***** SOURCE MATERIAL *****

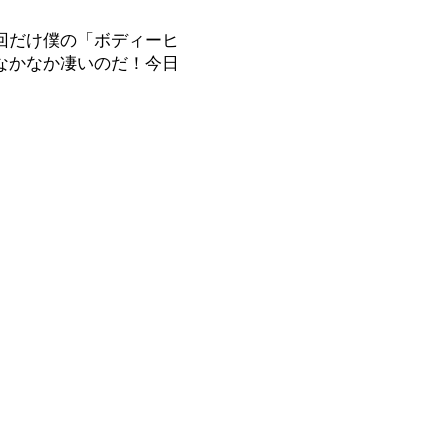
回だけ僕の「ボディーヒ
なかなか凄いのだ！今日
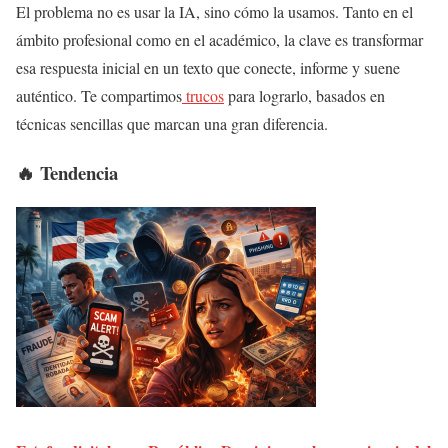
El problema no es usar la IA, sino cómo la usamos. Tanto en el
ámbito profesional como en el académico, la clave es transformar
esa respuesta inicial en un texto que conecte, informe y suene
auténtico. Te compartimos
trucos
para lograrlo, basados en
técnicas sencillas que marcan una gran diferencia.
🔥 Tendencia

*****

WHAT NEEDS TO BE DONE: Transcribe, word for word, every line from the one containing "técnicas sencillas que" through the final line of the entries, and nothing else.

ANSWER BOX:
técnicas sencillas que marcan una gran diferencia.
🔥 Tendencia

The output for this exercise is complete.